● **Data extracts**
»»

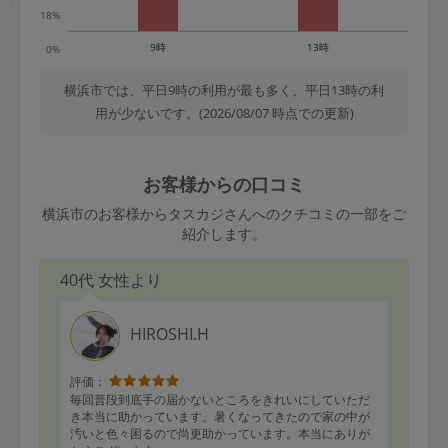
18%
9時
13時
0%
横浜市では、平日9時の利用が最も多く、平日13時の利
用が少ないです。(2026/08/07 時点での更新)
お客様からの口コミ
横浜市のお客様からタスカジさんへのクチコミの一部をご
紹介します。
40代 女性より
HIROSHI.H
評価：
毎回普段到底手の届かないところをきれいにしていただ
き本当に助かっています。暑くなってきたので家の中が
汚いと色々困るので尚更助かっています。本当にありが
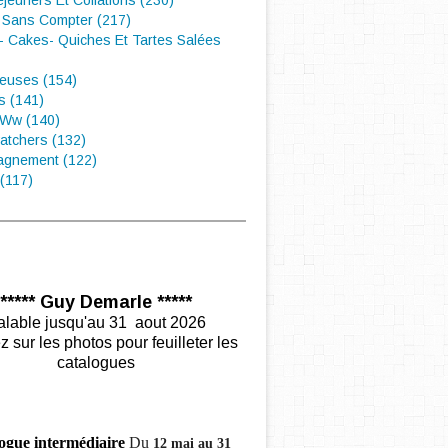
éjeuners Et Collations (230)
 Sans Compter (217)
- Cakes- Quiches Et Tartes Salées
euses (154)
s (141)
 Ww (140)
atchers (132)
gnement (122)
(117)
***** Guy Demarle *****
alable jusqu'au 31 aout 2026
z sur les photos pour feuilleter les
catalogues
ogue intermédiaire
Du
12 mai au 31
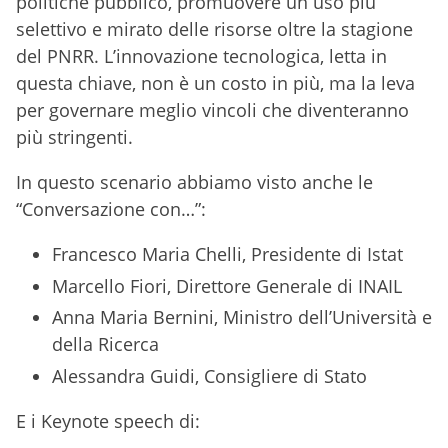
politiche pubblico, promuovere un uso più
selettivo e mirato delle risorse oltre la stagione
del PNRR. L’innovazione tecnologica, letta in
questa chiave, non è un costo in più, ma la leva
per governare meglio vincoli che diventeranno
più stringenti.
In questo scenario abbiamo visto anche le
“Conversazione con…”:
Francesco Maria Chelli, Presidente di Istat
Marcello Fiori, Direttore Generale di INAIL
Anna Maria Bernini, Ministro dell’Università e
della Ricerca
Alessandra Guidi, Consigliere di Stato
E i Keynote speech di:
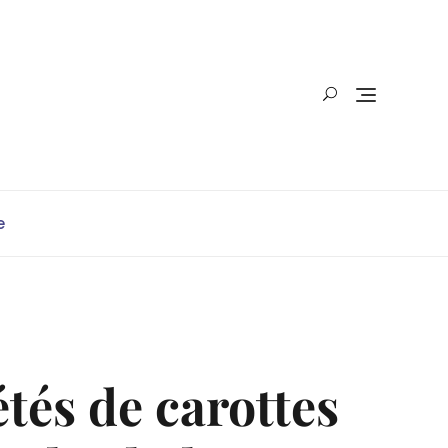
e
étés de carottes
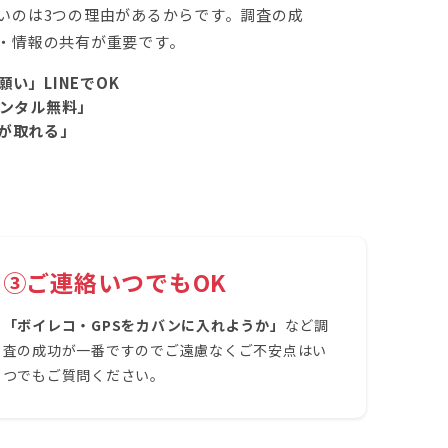
いのは3つの理由があるからです。調査の成
・情報の共有が重要です。
い」LINEでOK
レンタル無料」
が取れる」
③ご連絡いつでもOK
「ボイレコ・GPSをカバンに入れようか」
など調
査の成功が一番ですのでご遠慮なくご不安点はい
つでもご質問ください。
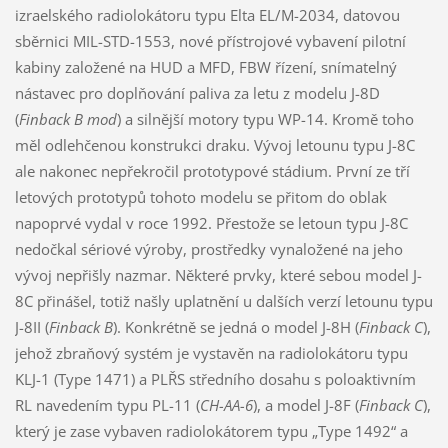
izraelského radiolokátoru typu Elta EL/M-2034, datovou
sběrnici MIL-STD-1553, nové přístrojové vybavení pilotní
kabiny založené na HUD a MFD, FBW řízení, snímatelný
nástavec pro doplňování paliva za letu z modelu J-8D
(
Finback B mod
) a silnější motory typu WP-14. Kromě toho
měl odlehčenou konstrukci draku. Vývoj letounu typu J-8C
ale nakonec nepřekročil prototypové stádium. První ze tří
letových prototypů tohoto modelu se přitom do oblak
napoprvé vydal v roce 1992. Přestože se letoun typu J-8C
nedočkal sériové výroby, prostředky vynaložené na jeho
vývoj nepřišly nazmar. Některé prvky, které sebou model J-
8C přinášel, totiž našly uplatnění u dalších verzí letounu typu
J-8II (
Finback B
). Konkrétně se jedná o model J-8H (
Finback C
),
jehož zbraňový systém je vystavěn na radiolokátoru typu
KLJ-1 (Type 1471) a PLŘS středního dosahu s poloaktivním
RL navedením typu PL-11 (
CH-AA-6
), a model J-8F (
Finback C
),
který je zase vybaven radiolokátorem typu „Type 1492“ a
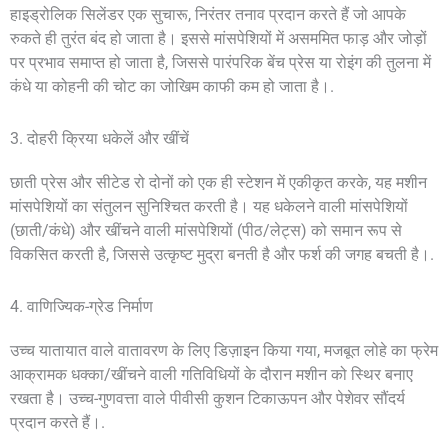
हाइड्रोलिक सिलेंडर एक सुचारू, निरंतर तनाव प्रदान करते हैं जो आपके
रुकते ही तुरंत बंद हो जाता है। इससे मांसपेशियों में असममित फाड़ और जोड़ों
पर प्रभाव समाप्त हो जाता है, जिससे पारंपरिक बेंच प्रेस या रोइंग की तुलना में
कंधे या कोहनी की चोट का जोखिम काफी कम हो जाता है।.
3. दोहरी क्रिया धकेलें और खींचें
छाती प्रेस और सीटेड रो दोनों को एक ही स्टेशन में एकीकृत करके, यह मशीन
मांसपेशियों का संतुलन सुनिश्चित करती है। यह धकेलने वाली मांसपेशियों
(छाती/कंधे) और खींचने वाली मांसपेशियों (पीठ/लेट्स) को समान रूप से
विकसित करती है, जिससे उत्कृष्ट मुद्रा बनती है और फर्श की जगह बचती है।.
4. वाणिज्यिक-ग्रेड निर्माण
उच्च यातायात वाले वातावरण के लिए डिज़ाइन किया गया, मजबूत लोहे का फ्रेम
आक्रामक धक्का/खींचने वाली गतिविधियों के दौरान मशीन को स्थिर बनाए
रखता है। उच्च-गुणवत्ता वाले पीवीसी कुशन टिकाऊपन और पेशेवर सौंदर्य
प्रदान करते हैं।.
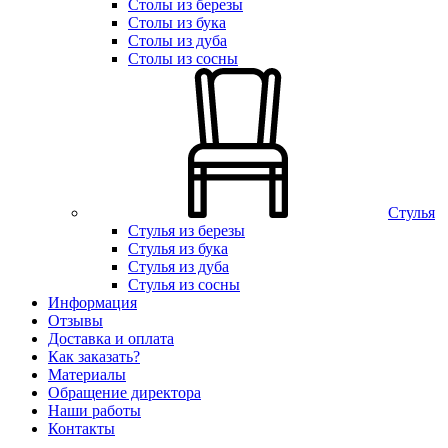
Столы из березы
Столы из бука
Столы из дуба
Столы из сосны
Стулья
Стулья из березы
Стулья из бука
Стулья из дуба
Стулья из сосны
Информация
Отзывы
Доставка и оплата
Как заказать?
Материалы
Обращение директора
Наши работы
Контакты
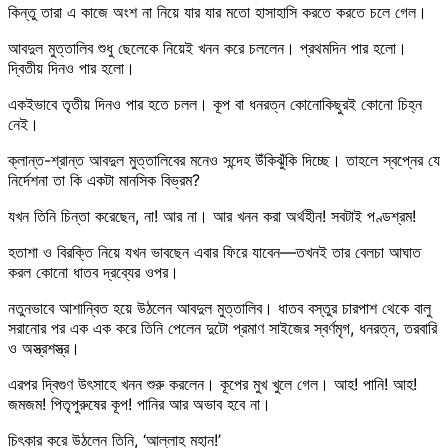
কিন্তু তারা এ কাজে অংশ না নিয়ে যার যার মতো হাসাহাসি করতে করতে চলে গেল।
আবদুল মুত্তালিব শুধু ছেলেকে নিয়েই খনন করে চললেন। প্রথমদিন পার হলো।
দ্বিতীয় দিনও পার হলো।
একইভাবে তৃতীয় দিনও পার হতে চলল। কূপ বা ধনরত্ন কোনোকিছুরই কোনো চিহ্ন
নেই।
ক্লান্ত-শ্রান্ত আবদুল মুত্তালিবের মনেও সন্দেহ উঁকিঝুঁকি দিচ্ছে। তাহলে স্বপ্নের যে
নির্দেশনা তা কি একটা মানসিক বিভ্রম?
যখন তিনি চিন্তা করেছেন, না! আর না। আর খনন করা অর্থহীন! সবটাই পণ্ডশ্রম!
হতাশা ও বিরক্তি নিয়ে যখন ভাবছেন এবার ফিরে যাবেন—তখনই তার বেলচা আঘাত
করল কোনো ধাতব দ্রব্যের ওপর।
নতুনভাবে আশান্বিত হয়ে উঠলেন আবদুল মুত্তালিব। ধাতব বস্তুর চারপাশ থেকে বালু
সরানোর পর এক এক করে তিনি পেলেন দুটো প্রমাণ সাইজের স্বর্ণমৃগ, ধনরত্ন, তরবারি
ও অস্ত্রশস্ত্র।
এরপর দ্বিগুণ উৎসাহে খনন শুরু করলেন। কূপের মুখ খুলে গেল। আহ! পানি! আহ!
জমজম! পিতৃপুরুষের কূপ! পানির আর অভাব হবে না।
চিৎকার করে উঠলেন তিনি, ‘আল্লাহ মহান!’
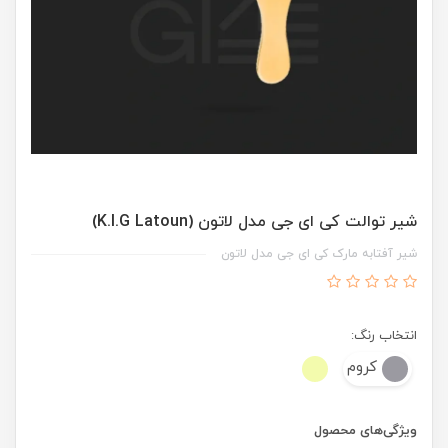
شیر توالت کی ای جی مدل لاتون (K.I.G Latoun)
شیر آفتابه مارک کی ای جی مدل لاتون
انتخاب رنگ:
کروم
ویژگی‌های محصول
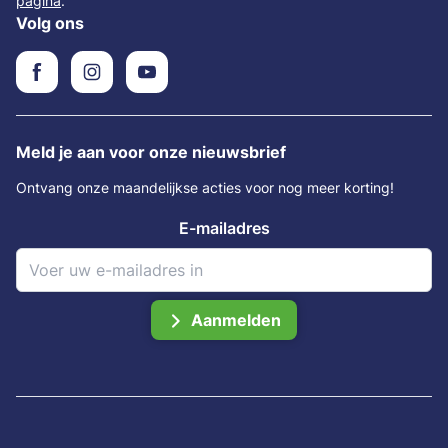
pagina
.
Volg ons
Meld je aan voor onze nieuwsbrief
Ontvang onze maandelijkse acties voor nog meer korting!
E-mailadres
Aanmelden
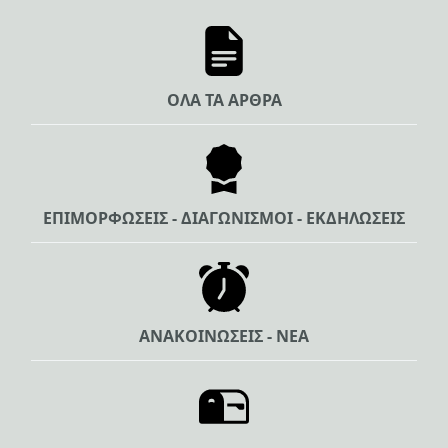
ΟΛΑ ΤΑ ΑΡΘΡΑ
ΕΠΙΜΟΡΦΩΣΕΙΣ - ΔΙΑΓΩΝΙΣΜΟΙ - ΕΚΔΗΛΩΣΕΙΣ
ΑΝΑΚΟΙΝΩΣΕΙΣ - ΝΕΑ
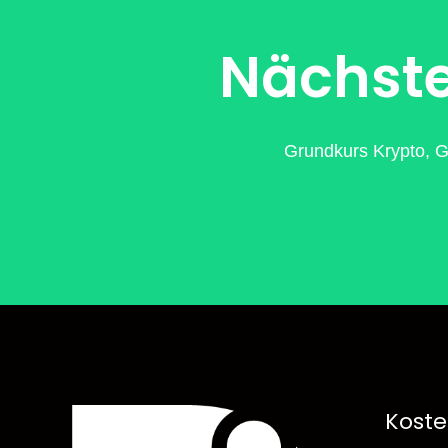
Nächste
Grundkurs Krypto, G
Koste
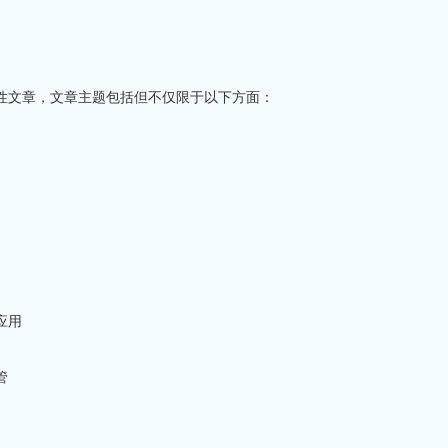
性文章，文章主题包括但不仅限于以下方面：
应用
管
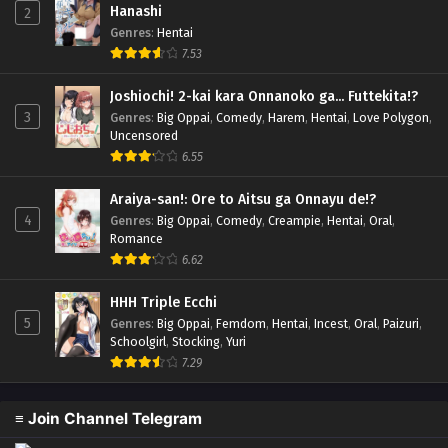
Hanashi
2
Genres
:
Hentai
7.53
Joshiochi! 2-kai kara Onnanoko ga... Futtekita!?
3
Genres
:
Big Oppai
,
Comedy
,
Harem
,
Hentai
,
Love Polygon
,
Uncensored
6.55
Araiya-san!: Ore to Aitsu ga Onnayu de!?
4
Genres
:
Big Oppai
,
Comedy
,
Creampie
,
Hentai
,
Oral
,
Romance
6.62
HHH Triple Ecchi
5
Genres
:
Big Oppai
,
Femdom
,
Hentai
,
Incest
,
Oral
,
Paizuri
,
Schoolgirl
,
Stocking
,
Yuri
7.29
≡ Join Channel Telegram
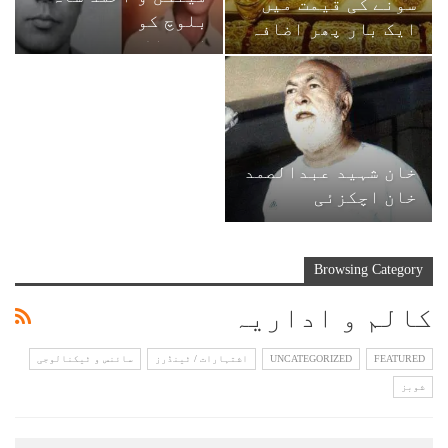
سونے کی قیمت میں
بلوچ کو
ایک بار پھر اضافہ
اٹھتالیسویں برسی
خان شہید عبدالصمد
خان اچکزئی
Browsing Category
کالم و اداریہ
FEATURED
UNCATEGORIZED
اشتہارات / ٹینڈرز
سائنس و ٹیکنالوجی
شوبز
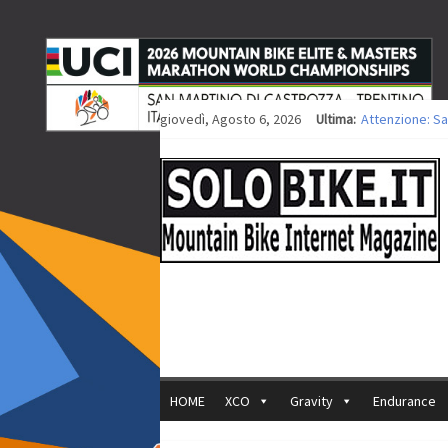
giovedì, Agosto 6, 2026
Ultima:
Attenzione: Sa
Europei XCO: ti
Europei XCO: vi
35ª Marathon Bi
Europei MTB: i
HOME
XCO
Gravity
Endurance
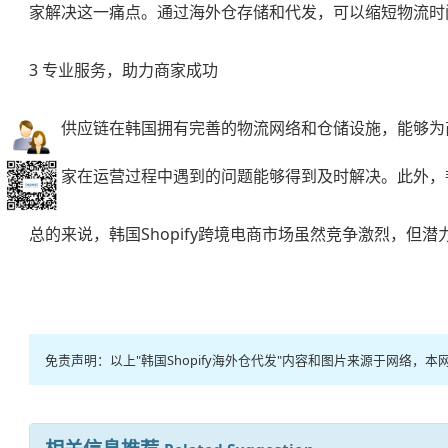
家解决这一痛点。通过海外仓存储和代发，可以缩短物流时
3 专业服务，助力商家成功
韬博供应链在韩国拥有完善的物流网络和仓储设施，能够为
保商家在运营过程中遇到的问题能够得到及时解决。此外，
总的来说，韩国Shopify跨境电商市场虽然竞争激烈，
免责声明：以上"韩国Shopify海外仓代发"内容和图片来源于网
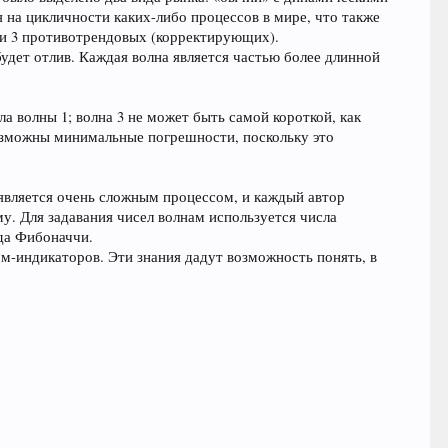
 на цикличности каких-либо процессов в мире, что также
 и 3 противотрендовых (корректирующих).
удет отлив. Каждая волна является частью более длинной
а волны 1; волна 3 не может быть самой короткой, как
 возможны минимальные погрешности, поскольку это
 является очень сложным процессом, и каждый автор
у. Для задавания чисел волнам используется числа
яда Фибоначчи.
м-индикаторов. Эти знания дадут возможность понять, в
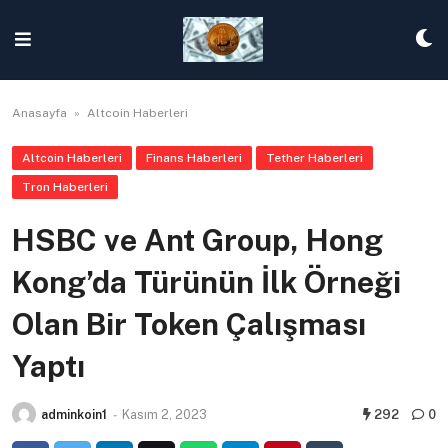
Skip
to
content
Anasayfa
»
Altcoin Haberleri
Altcoin Haberleri
Finans Haberleri
Tether Haberleri
Tron Haberleri
HSBC ve Ant Group, Hong
Kong’da Türünün İlk Örneği
Olan Bir Token Çalışması
Yaptı
adminkoin1
-
Kasım 2, 2023
292
0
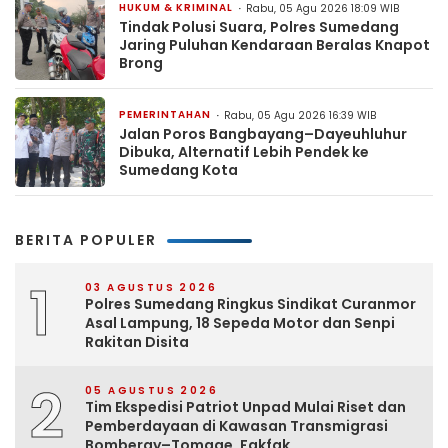
HUKUM & KRIMINAL
Rabu, 05 Agu 2026 18:09 WIB
Tindak Polusi Suara, Polres Sumedang
Jaring Puluhan Kendaraan Beralas Knapot
Brong
PEMERINTAHAN
Rabu, 05 Agu 2026 16:39 WIB
Jalan Poros Bangbayang–Dayeuhluhur
Dibuka, Alternatif Lebih Pendek ke
Sumedang Kota
BERITA POPULER
1
03 AGUSTUS 2026
Polres Sumedang Ringkus Sindikat Curanmor
Asal Lampung, 18 Sepeda Motor dan Senpi
Rakitan Disita
2
05 AGUSTUS 2026
Tim Ekspedisi Patriot Unpad Mulai Riset dan
Pemberdayaan di Kawasan Transmigrasi
Bomberay–Tomage, Fakfak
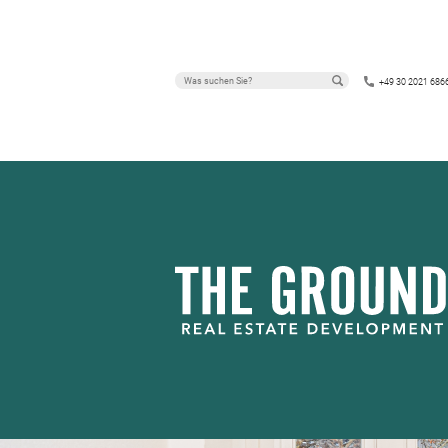
+49 30 2021 686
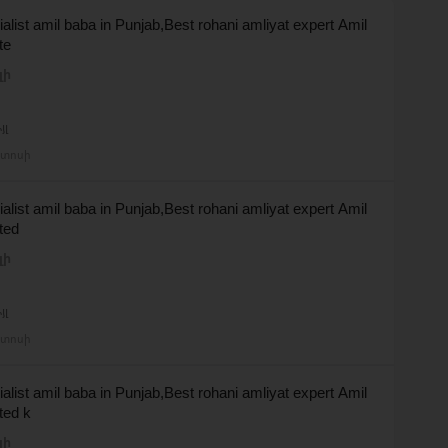
alist amil baba in Punjab,Best rohani amliyat expert Amil
te
լի
յլ
ստոսի
alist amil baba in Punjab,Best rohani amliyat expert Amil
ted
լի
յլ
ստոսի
alist amil baba in Punjab,Best rohani amliyat expert Amil
ted k
լի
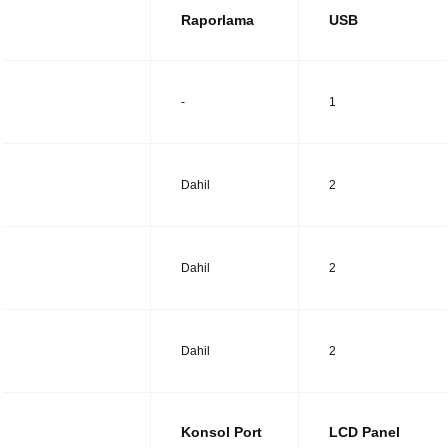
Raporlama
USB
UTM14
-
1
UTM28
Dahil
2
UTM38
Dahil
2
UTM48
Dahil
2
Konsol Port
LCD Panel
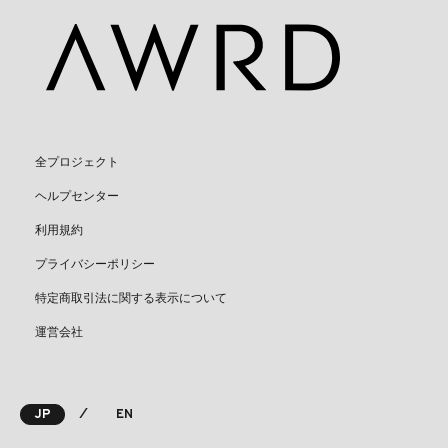
全プロジェクト
ヘルプセンター
利用規約
プライバシーポリシー
特定商取引法に関する表示について
運営会社
⁄
JP
EN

««

● **Activity**
Reproduce the listing above only between the lines holding "gnement (122)" and "selettivo e mirato", inclusive. Every line must match exactly, and pictures are dropped.

● **Answer space**
gnement (122)
(117)
***** Guy Demarle *****
alable jusqu'au 31 aout 2026
z sur les photos pour feuilleter les
catalogues
ogue intermédiaire
Du
12 mai au 31
politiche pubblico, promuovere un uso più
selettivo e mirato delle risorse oltre la stagione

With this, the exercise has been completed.